Scott's Globe nomination for a film that few have seen drew a few eye-rolls, especially in light of the Hollywood Foreign Press' well-known predilection for A-list names (there's a term for this, but I can't use it in print). Others have chided the Globes for a slate of director nominees that, with the exception of the Mexican-born Guillermo del Toro ("The Shape of Water"), consists entirely of white men, with little of the diversity that a Greta Gerwig ("Lady Bird") or a Jordan Peele ("Get Out") might have brought to the party.
Speaking of diversity: For reasons having as much to do with their sheer excellence as with their cross-cultural insights, I was pleased to see "The Big Sick," a touching and funny interracial love story, and "Mudbound," a shrewd and clear-eyed story about racial conflict, join "Get Out," "Lady Bird" and "Three Billboards" in the Screen Actors Guild's competitive ensemble race. ("Mudbound" may have also benefited from the guild's overall receptiveness to Netflix fare, which hasn't been as welcome in other circles.)
The fight for a less discriminatory, more representative art form is a goal that sits often uncomfortably beside the impulse to recognize cinema's best and brightest.

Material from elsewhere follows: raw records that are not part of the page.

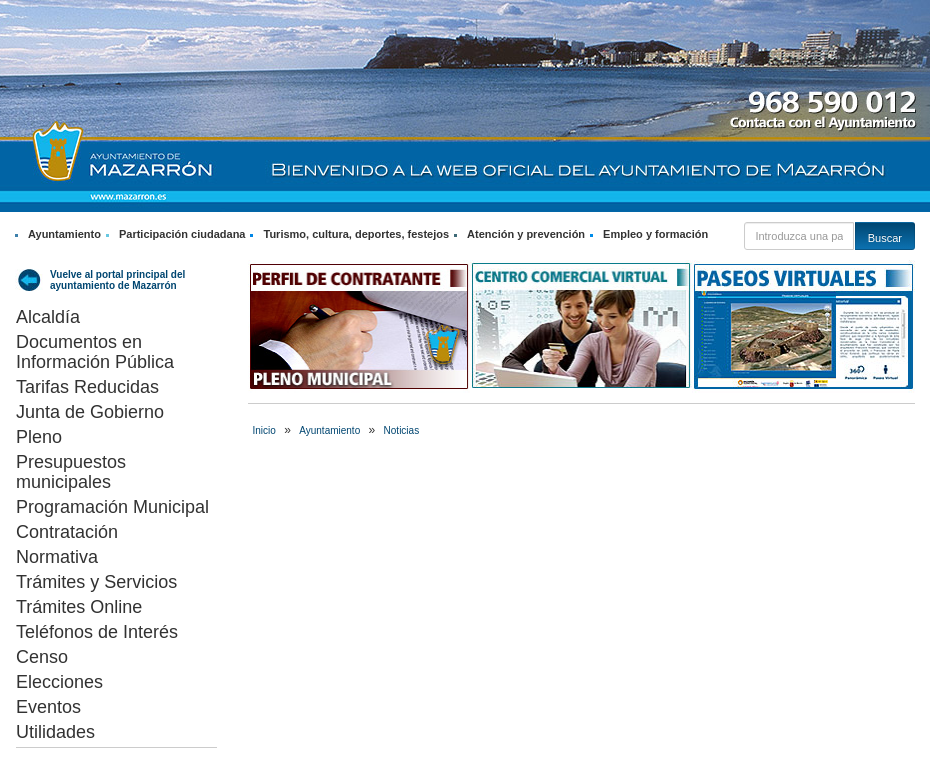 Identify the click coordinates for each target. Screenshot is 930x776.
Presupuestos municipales (71, 472)
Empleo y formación (655, 234)
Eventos (48, 707)
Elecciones (59, 682)
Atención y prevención (526, 234)
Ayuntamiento (64, 234)
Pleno (39, 437)
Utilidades (55, 732)
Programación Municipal (112, 507)
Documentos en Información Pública (95, 352)
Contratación (67, 532)
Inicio (264, 430)
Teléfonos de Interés (97, 632)
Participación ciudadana (182, 234)
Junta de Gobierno (90, 412)
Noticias (402, 430)
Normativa (57, 557)
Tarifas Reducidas (87, 387)
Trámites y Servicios (96, 582)
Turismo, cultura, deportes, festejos (356, 234)
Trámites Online (79, 607)
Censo (42, 657)
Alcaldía (48, 317)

Last year the academy warded off the grim specter of another #OscarsSoWhite storm in admirable fashion, but I imagine its members will be in no hurry to sink back into complacency this year. Which could have fascinating implications if, indeed, "Get Out," "Lady Bird" and "Three Billboards" turn out to be the ones to beat.
Will this be one of those rare years when the academy nominates both a white woman and a black man for director (which happened eight years ago with Kathryn Bigelow and Lee Daniels)? Or will "Three Billboards," which a number of critics have taken to task for its tricky handling of gender and race issues, rise up as the favored choice of the anti-woke brigade? We'll know more in January. Until then, let's give the patient some much-needed rest.